> WORK INSTRUCTIONS: After locating the line that contains "Task: Click on the Login", transcribe exactly that line and each one after it until the data ends, skipping pictures.

[Stored items]
>>>

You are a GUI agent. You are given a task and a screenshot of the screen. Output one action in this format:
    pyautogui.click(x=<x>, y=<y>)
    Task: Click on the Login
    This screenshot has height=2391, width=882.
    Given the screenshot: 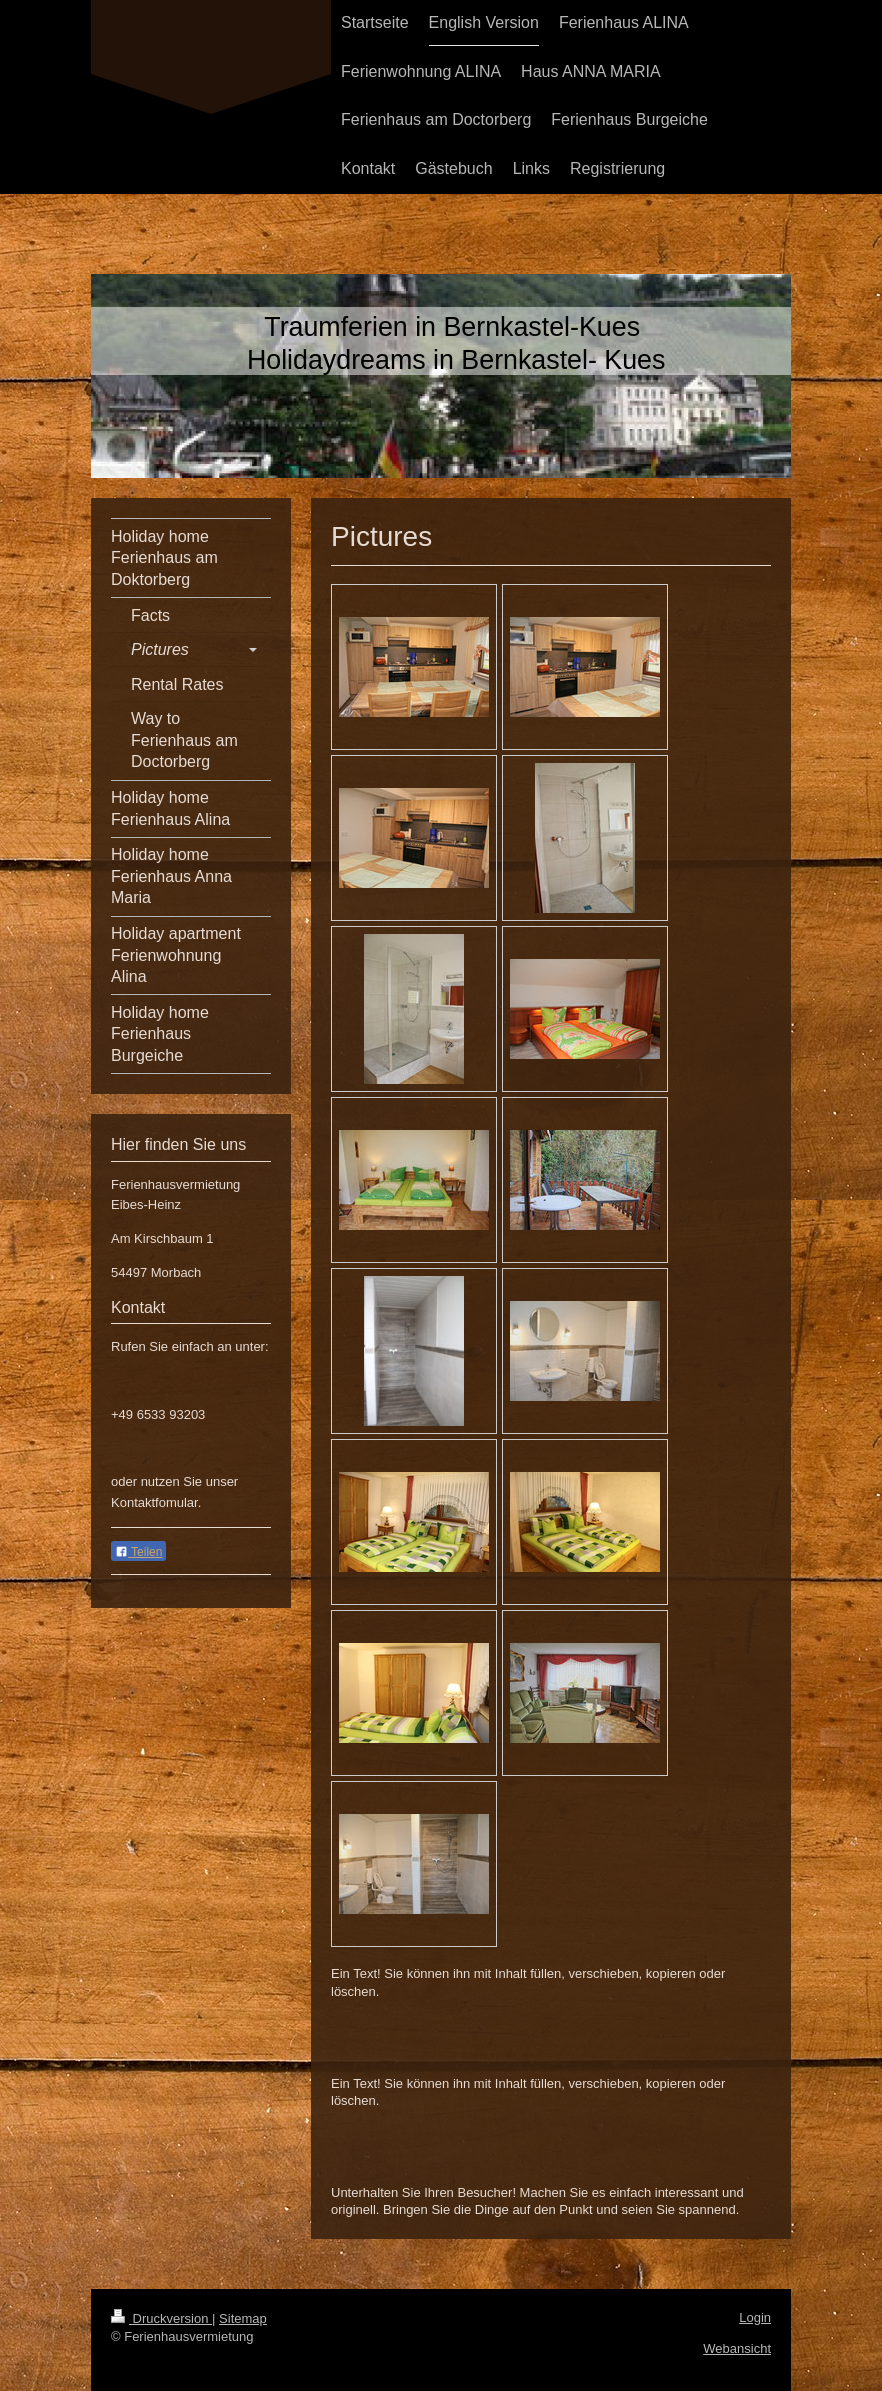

<<<

> EXERCISE OUTPUT:
    Task: Click on the Login
    This screenshot has height=2391, width=882.
    Given the screenshot: 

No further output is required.